Es hora de poner por escrito lo que la mayoría ignora, algunos saben y unos pocos sospechan: América no existe.
No, no existe. Pero el engaño es tan mayúsculo, tiene tantos siglos de antigüedad y hunde sus raíces de tal forma en nuestra cultura que, claro, muchos de ustedes habrán de sentirse incrédulos o atónitos, y volverán sobre la primera frase, creyendo haber entendido mal. Pero no, no es así. América no existe, nunca existió.
La farsa comienza a fines del siglo XV, a raíz de la loca expedición del genovés Colón que, financiado por Castilla, quiso llegar a las Indias navegando hacia occidente. Una aventura que no acabó tal y como cuentan los libros de historia, y a la que a duras penas sobrevivieron las tripulaciones de la Pinta y la Niña, en tanto que la Santa María caía por el borde, arrastrada al abismo sin fondo por las rugientes cataratas del Fin del Mundo.
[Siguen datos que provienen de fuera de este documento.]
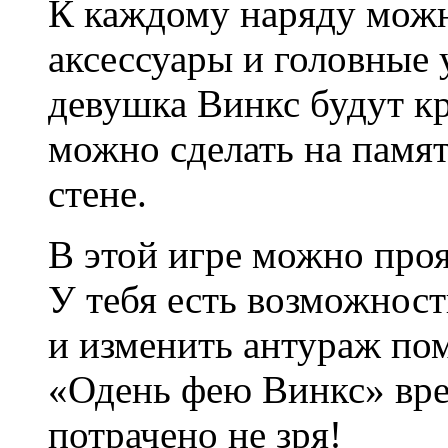
К каждому наряду мож
аксессуары и головные 
девушка Винкс будут кр
можно сделать на памят
стене.
В этой игре можно проя
У тебя есть возможност
и изменить антураж пом
«Одень фею Винкс» вре
потрачено не зря!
Muchos ven, tras la ficción de América, la mano de Fernando el Católico; ese modelo de príncipe renacentista, tortuoso y maquinador, al decir de Maquiavelo. Fernando, que siempre se mostró escéptico ante las fantasías de Colón y que, llegada la hora del fracaso, debió ser quien supo sacarle algún partido.
Porque, para entender el porqué de esa gran mentira llamada América, hay que saber cual era la situación de la Corona de Castilla en el siglo XV. Una época de luchas banderizas, de bandidaje nobiliario y de hermandades en armas, con los reinos sobrados de hidalgos pobres, entendidos en aceros, pendencias y poco más.
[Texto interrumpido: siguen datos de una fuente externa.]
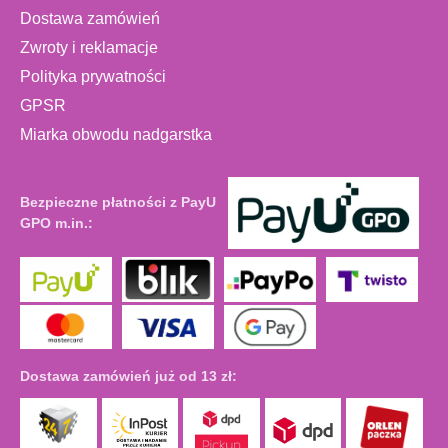
Dostawa zamówień
Zwroty i reklamacje
Polityka prywatności
GPSR
Miarka obwodu nadgarstka
Bezpieczne płatności z PayU
GPO m.in.:
Dostawa zamówień już od 13 zł:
Fernando sabía que la toma de Granada, con la desaparición de esa frontera que, durante siglos, había absorbido a los castellanos más pobres y belicosos, no había sino de atizar las luchas intestinas gracias a miles de hidalgones, sin oficio ni beneficio, dispuestos a alistarse en cualquiera de los bandos. Y también sabía –mejor que los reyes portugueses– de lo inútil y costoso que habría de resultar cualquier intento de conquista en el Norte de África.
Sí. Debió ser Fernando –el ingenioso, el taimado, el prudente– quien maquinó ese espejismo de tierras vírgenes llamado América.
Y así, como en ese antiguo remedio llamado sangría, en las décadas siguientes, la Corona de Castilla fue vertiendo regularmente un poco de su sangre, la más ardiente, para evitar al paciente sofocos y convulsiones. Sin embargo, el reinado de Carlos I trajo aún mayor tensión social, que habría de desembocar en la rebelión de los Comuneros, llevando a los consejeros reales a obrar en consecuencia. La quimera de unas pocas islas a occidente dejó paso a la de todo un Nuevo Mundo, pletórico de imperios y riquezas, y el goteo de unos pocos millares de aventureros se tornó en riada de decenas, cientos de miles que embarcaban en busca de fortuna. La pequeña fábula de las Indias Occidentales se convirtió en el gigantesco engaño llamado América, tal y como hoy lo conocemos.